> [Excerpted records]
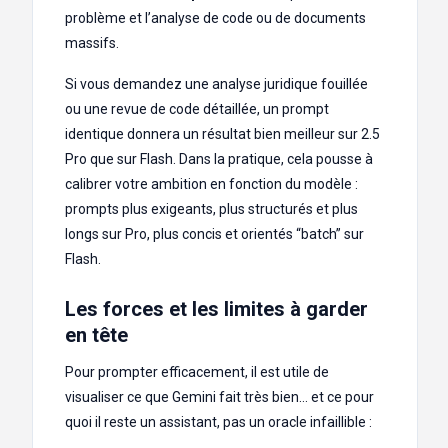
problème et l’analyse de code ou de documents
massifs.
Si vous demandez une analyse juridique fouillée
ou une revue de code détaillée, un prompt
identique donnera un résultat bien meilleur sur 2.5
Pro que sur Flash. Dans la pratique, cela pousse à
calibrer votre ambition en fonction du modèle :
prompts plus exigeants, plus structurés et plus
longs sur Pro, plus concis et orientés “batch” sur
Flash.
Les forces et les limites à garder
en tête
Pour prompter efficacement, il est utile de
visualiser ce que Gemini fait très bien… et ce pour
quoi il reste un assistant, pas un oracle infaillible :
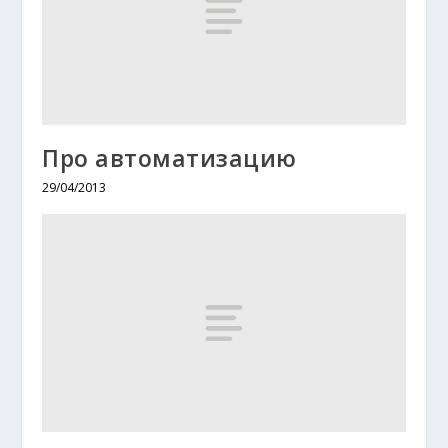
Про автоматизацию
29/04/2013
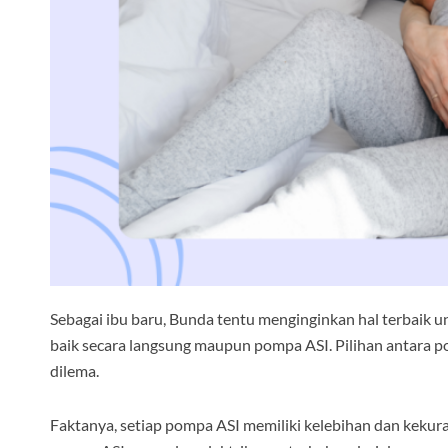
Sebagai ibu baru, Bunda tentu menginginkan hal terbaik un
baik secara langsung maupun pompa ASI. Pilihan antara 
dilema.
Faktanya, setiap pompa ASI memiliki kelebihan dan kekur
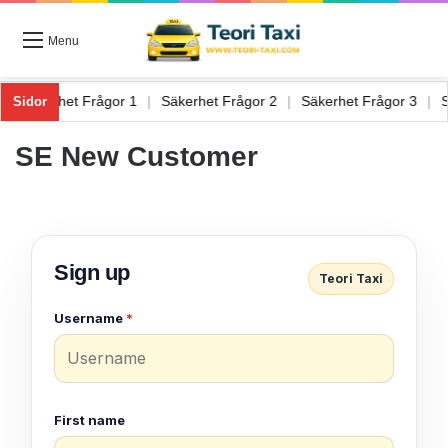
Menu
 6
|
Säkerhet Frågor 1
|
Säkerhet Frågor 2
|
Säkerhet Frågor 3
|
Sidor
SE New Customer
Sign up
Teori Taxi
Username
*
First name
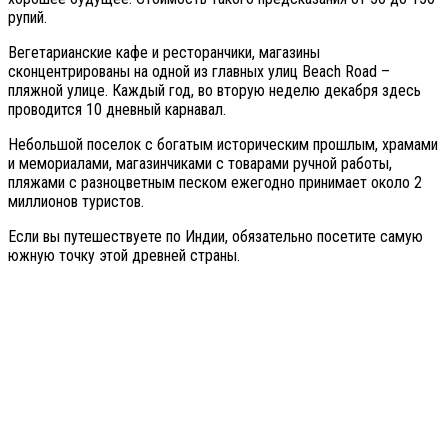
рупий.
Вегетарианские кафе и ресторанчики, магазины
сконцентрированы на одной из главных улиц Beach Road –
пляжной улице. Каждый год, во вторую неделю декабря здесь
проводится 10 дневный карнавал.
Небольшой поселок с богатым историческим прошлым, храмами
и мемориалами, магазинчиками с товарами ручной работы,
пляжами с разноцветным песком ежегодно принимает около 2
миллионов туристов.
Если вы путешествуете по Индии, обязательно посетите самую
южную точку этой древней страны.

> [What needs to be done]
Word for word, output the lines from the line bearing "Faktanya, setiap pompa" through the end of the records above, and only those, without the pictures.

> [Answer to the exercise]
Faktanya, setiap pompa ASI memiliki kelebihan dan kekur
Menu
 6
|
Säkerhet Frågor 1
|
Säkerhet Frågor 2
|
Säkerhet Frågor 3
|
Sidor
SE New Customer
Sign up
Teori Taxi
Username
*
First name
рупий.
Вегетарианские кафе и ресторанчики, магазины
сконцентрированы на одной из главных улиц Beach Road –
пляжной улице. Каждый год, во вторую неделю декабря здесь
проводится 10 дневный карнавал.
Небольшой поселок с богатым историческим прошлым, храмами
и мемориалами, магазинчиками с товарами ручной работы,
пляжами с разноцветным песком ежегодно принимает около 2
миллионов туристов.
Если вы путешествуете по Индии, обязательно посетите самую
южную точку этой древней страны.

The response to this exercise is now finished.